The federal government says it is planning two super highways across the country through a public-private partnership scheme.
Works minister David Umahi disclosed this to State House correspondents on Sunday after a meeting with President Bola Tinubu in Abuja.
He said the highways would be from Abuja to Lagos and Port Harcourt to Lagos, with state-of-the-art facilities.
The super highways are designed for travel at high speeds, having more than one lane for each direction of traffic and a safety strip dividing the two directions.
The minister said the government received commitments from stakeholders to make the project successful within a reasonable period.
Mr Umahi also disclosed that the president was briefed on the need to seek better appropriation for the funding of road projects to avoid unnecessary variations in cost and specifications.
The minister said the National Assembly would be carried along to see the necessity of providing enough funds for road projects that benefit the people.
Mr Umahi also said due to inadequate funding, he asked the president to direct the termination of road projects that took more than 10 years without completion.
The minister assured Nigerians that the government would abandon no project initiated by the past administration.
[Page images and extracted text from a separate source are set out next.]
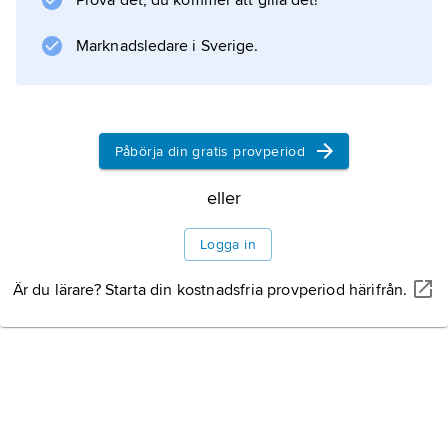
Prova det, du kommer att gilla det!
utfördes i denna stil.
Marknadsledare i Sverige.
Information om artikeln
Påbörja din gratis provperiod
eller
Logga in
Är du lärare? Starta din kostnadsfria provperiod härifrån.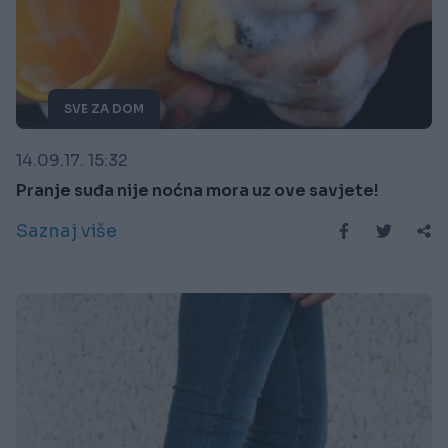
SVE ZA DOM
14.09.17. 15:32
Pranje suđa nije noćna mora uz ove savjete!
Saznaj više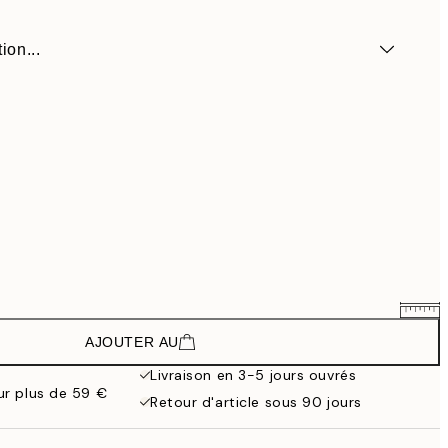
ion...
AJOUTER AU
43,41 €
72,35 €
Livraison en 3-5 jours ouvrés
our plus de 59 €
Retour d'article sous 90 jours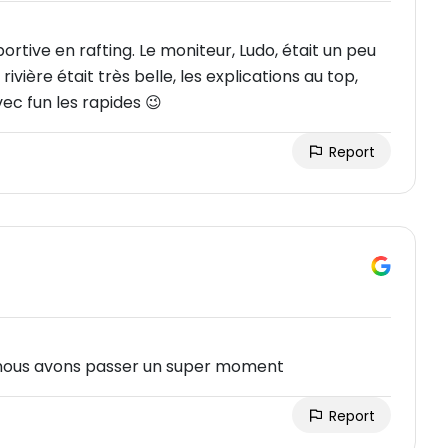
rtive en rafting. Le moniteur, Ludo, était un peu
vière était très belle, les explications au top,
ec fun les rapides 😉
Report
 nous avons passer un super moment
Report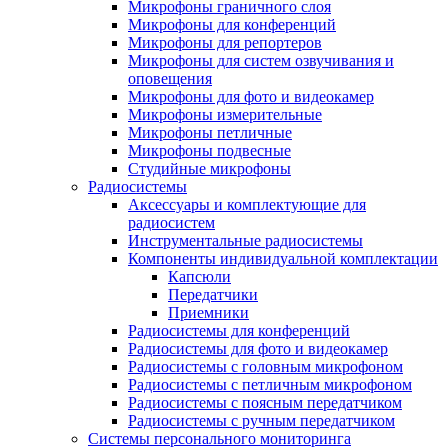
Микрофоны граничного слоя
Микрофоны для конференций
Микрофоны для репортеров
Микрофоны для систем озвучивания и
оповещения
Микрофоны для фото и видеокамер
Микрофоны измерительные
Микрофоны петличные
Микрофоны подвесные
Студийные микрофоны
Радиосистемы
Аксессуары и комплектующие для
радиосистем
Инструментальные радиосистемы
Компоненты индивидуальной комплектации
Капсюли
Передатчики
Приемники
Радиосистемы для конференций
Радиосистемы для фото и видеокамер
Радиосистемы с головным микрофоном
Радиосистемы с петличным микрофоном
Радиосистемы с поясным передатчиком
Радиосистемы с ручным передатчиком
Системы персонального мониторинга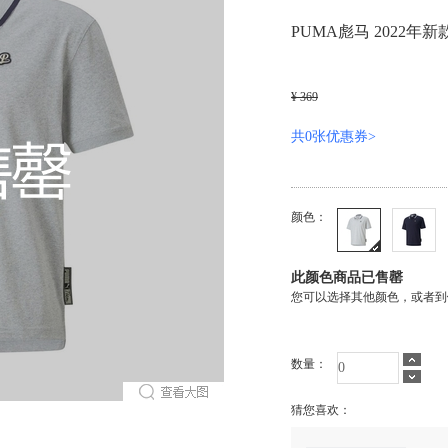
PUMA彪马 2022年新
¥ 369
共0张优惠券>
颜色：
此颜色商品已售罄
您可以选择其他颜色，或者到
数量：
猜您喜欢：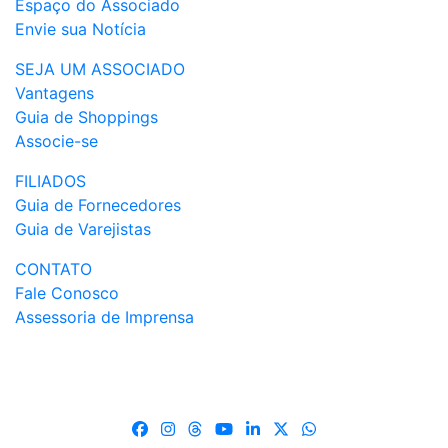
Espaço do Associado
Envie sua Notícia
SEJA UM ASSOCIADO
Vantagens
Guia de Shoppings
Associe-se
FILIADOS
Guia de Fornecedores
Guia de Varejistas
CONTATO
Fale Conosco
Assessoria de Imprensa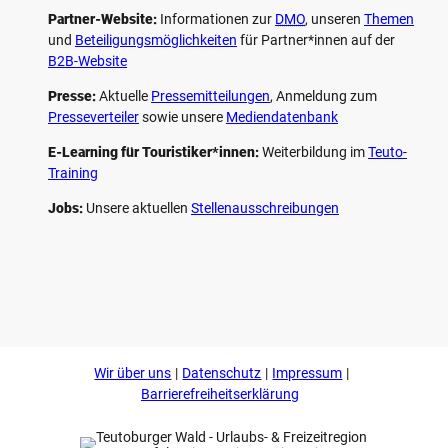
Partner-Website:
Informationen zur
DMO
, unseren ­
Themen
und
Beteiligungs­möglichkeiten
für Partner*innen auf der
B2B-Website
Presse:
Aktuelle
Pressemitteilungen
, Anmeldung zum
Presseverteiler
sowie unsere
Mediendatenbank
E-Learning für Touristiker*innen:
Weiterbildung im
Teuto-
Training
Jobs:
Unsere aktuellen
Stellenausschreibungen
F
P
Y
I
a
i
o
n
c
n
u
s
e
t
t
t
b
e
u
a
o
r
b
g
Wir über uns
Datenschutz
Impressum
o
e
e
r
k
s
a
Barrierefreiheitserklärung
t
m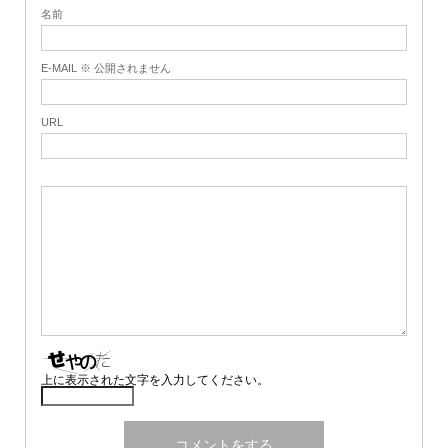
名前
E-MAIL ※ 公開されません
URL
上に表示された文字を入力してください。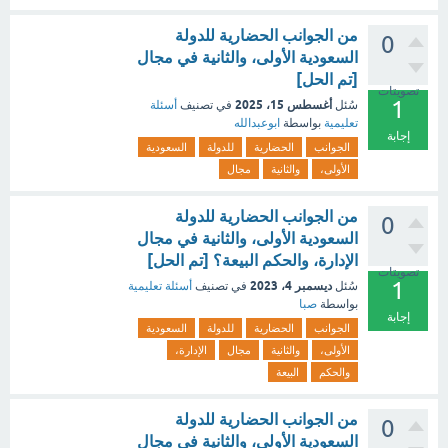
من الجوانب الحضارية للدولة
0
السعودية الأولى، والثانية في مجال
[تم الحل]
تصويتات
1
أغسطس 15، 2025
سُئل
في تصنيف
أسئلة
تعليمية
بواسطة
ابوعبدالله
إجابة
الجوانب
الحضارية
للدولة
السعودية
الأولى،
والثانية
مجال
من الجوانب الحضارية للدولة
0
السعودية الأولى، والثانية في مجال
الإدارة، والحكم البيعة؟ [تم الحل]
تصويتات
1
ديسمبر 4، 2023
سُئل
في تصنيف
أسئلة تعليمية
بواسطة
صبا
إجابة
الجوانب
الحضارية
للدولة
السعودية
الأولى،
والثانية
مجال
الإدارة،
والحكم
البيعة
من الجوانب الحضارية للدولة
0
السعودية الأولى، والثانية في مجال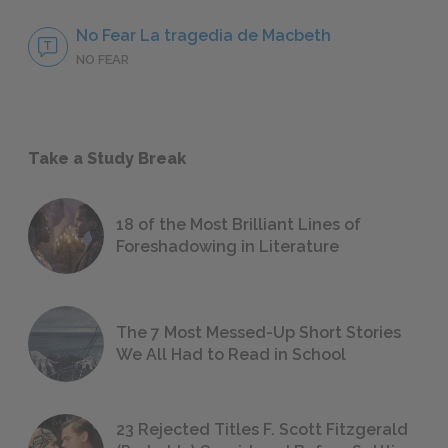
No Fear La tragedia de Macbeth
NO FEAR
Take a Study Break
18 of the Most Brilliant Lines of
Foreshadowing in Literature
The 7 Most Messed-Up Short Stories
We All Had to Read in School
23 Rejected Titles F. Scott Fitzgerald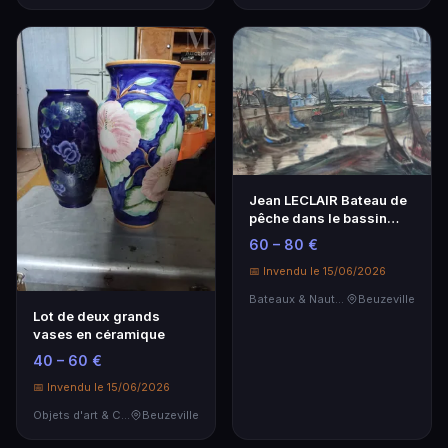
Jean LECLAIR Bateau de
pêche dans le bassin
Aquarelle sur pa…
60 – 80 €
📅 Invendu le 15/06/2026
Bateaux & Nautisme
Beuzeville
Lot de deux grands
vases en céramique
40 – 60 €
📅 Invendu le 15/06/2026
Objets d'art & Curiosités
Beuzeville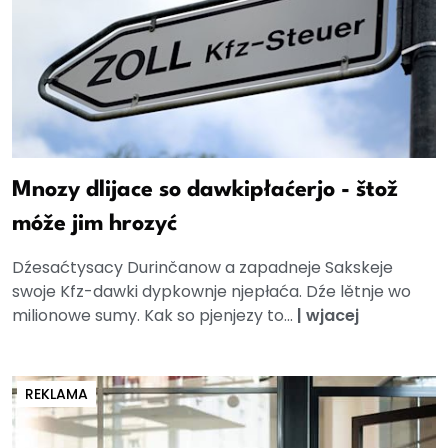
Mnozy dlijace so dawkipłaćerjo - štož
móže jim hrozyć
Dźesaćtysacy Durinčanow a zapadneje Sakskeje
swoje Kfz-dawki dypkownje njepłaća. Dźe lětnje wo
milionowe sumy. Kak so pjenjezy to...
|
wjacej
REKLAMA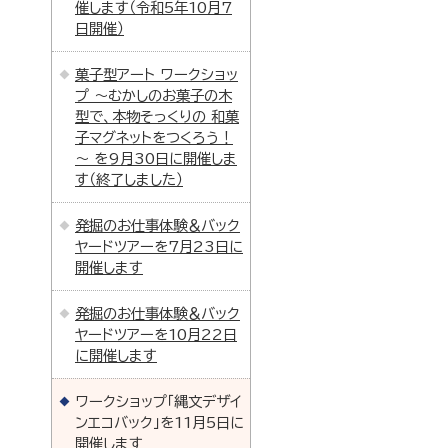
催します（令和5年10月7
日開催）
菓子型アート ワークショッ
プ ～むかしのお菓子の木
型で、本物そっくりの 和菓
子マグネットをつくろう！
～ を9月30日に開催しま
す（終了しました）
発掘のお仕事体験＆バック
ヤードツアーを7月23日に
開催します
発掘のお仕事体験＆バック
ヤードツアーを10月22日
に開催します
ワークショップ「縄文デザイ
ンエコバック」を11月5日に
開催します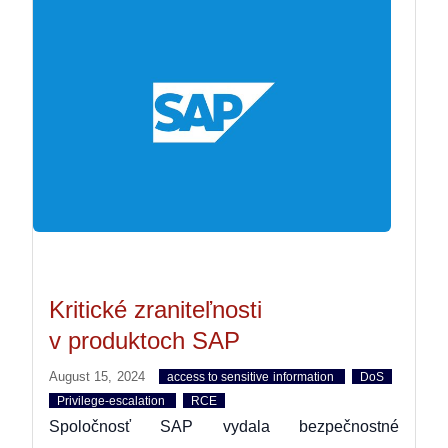
Kritické zraniteľnosti
v produktoch SAP
August 15, 2024
access to sensitive information
DoS
Privilege-escalation
RCE
Spoločnosť SAP vydala bezpečnostné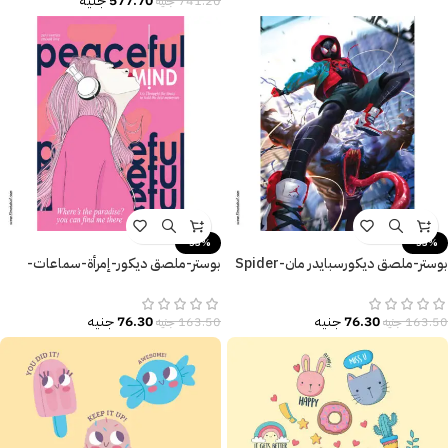
577.70
جنيه
741.20
جنيه
-53%
-53%
بوستر-ملصق ديكورسبايدر مان-Spider
بوستر-ملصق ديكور-إمرأة-سماعات-
Man-Monster
العقل المُسالم-Peaceful mind
76.30
جنيه
76.30
جنيه
163.50
جنيه
163.50
جنيه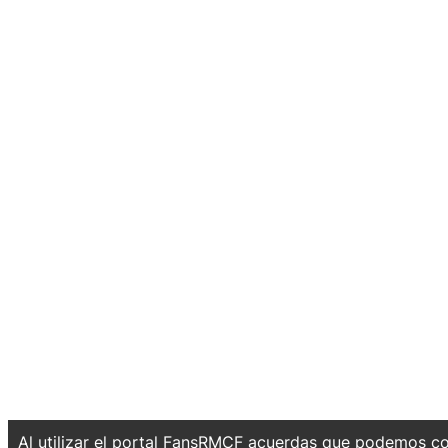
Al utilizar el portal FansRMCF acuerdas que podemos co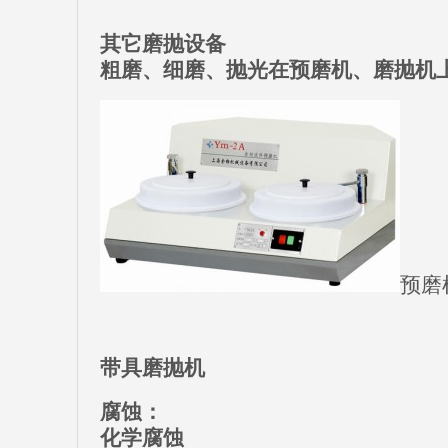
其它磨抛设备
粗磨、细磨、抛光在预磨机、磨抛机
预磨
带具磨抛机
腐蚀：
化学腐蚀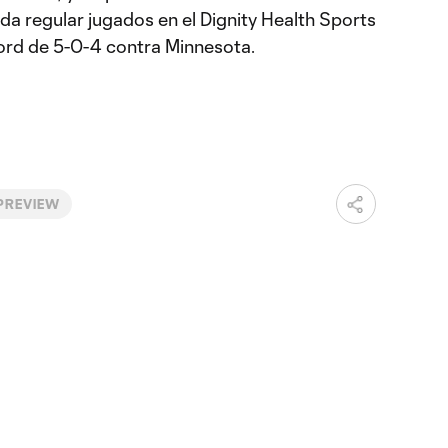
a regular jugados en el Dignity Health Sports
cord de 5-0-4 contra Minnesota.
PREVIEW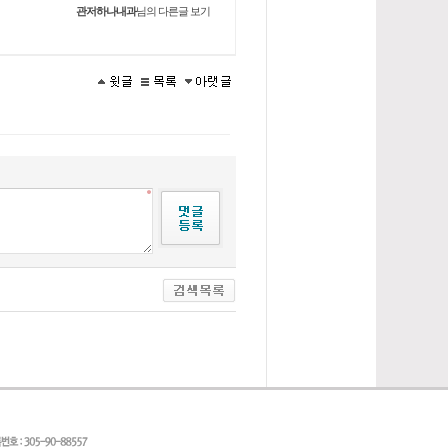
관저하나내과
님의 다른글 보기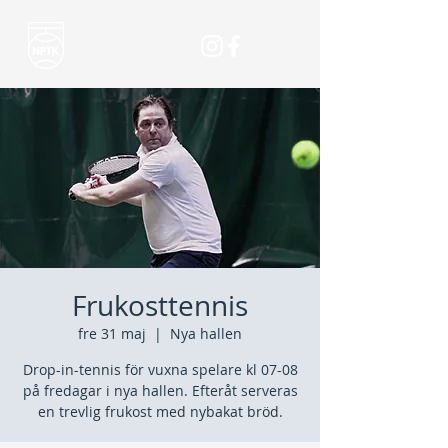
Frukosttennis
fre 31 maj
  |  
Nya hallen
Drop-in-tennis för vuxna spelare kl 07-08
på fredagar i nya hallen. Efteråt serveras
en trevlig frukost med nybakat bröd.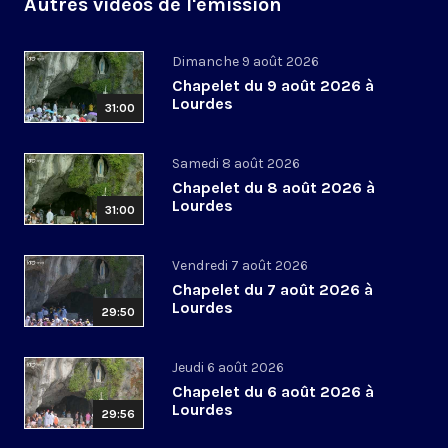
Autres vidéos de l'émission
Dimanche 9 août 2026
Chapelet du 9 août 2026 à
Lourdes
31:00
Samedi 8 août 2026
Chapelet du 8 août 2026 à
Lourdes
31:00
Vendredi 7 août 2026
Chapelet du 7 août 2026 à
Lourdes
29:50
Jeudi 6 août 2026
Chapelet du 6 août 2026 à
Lourdes
29:56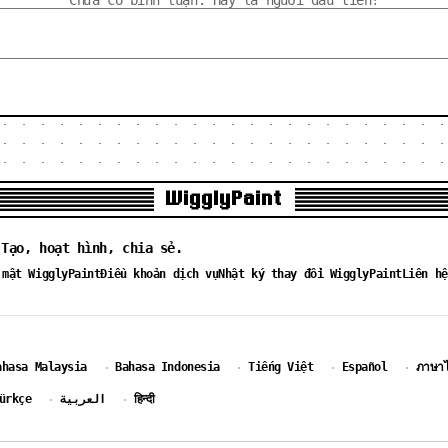
Chưa có bình luận. Hãy là người đầu tiên!
WigglyPaint
 Tạo, hoạt hình, chia sẻ.
 mật WigglyPaint
Điều khoản dịch vụ
Nhật ký thay đổi WigglyPaint
Liên hệ
ahasa Malaysia
Bahasa Indonesia
Tiếng Việt
Español
ภาษา
·
·
·
·
ürkçe
العربية
हिन्दी
·
·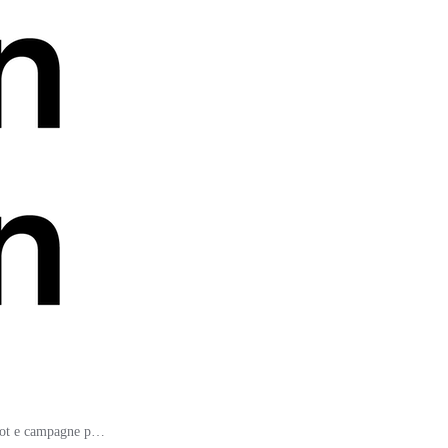
Selfie Marketing: 5 esempi di spot e campagne pubblicitarie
He said the Tinubu administration inherited 2,604 projects worth N14 trillion covering 18,000km of roads.
The minister added that the government was also committed to using reinforced concrete for road pavements across the country. Mr Umahi said concrete could withstand heavy loads, such as heavy vehicles, with less deformation and serve for years without major repairs.
Several factors affect concrete pavement performance, such as traffic, soil, environmental, economic and stress distribution factors.
Mr Umahi also mentioned that the merit of these would be the use of local materials and the elimination of imported items, which have been the cause of contract variations in the country.
On the structural defects on the Third Mainland bridge, Mr Umahi said work had started, and articulated vehicles had been stopped from plying it for now.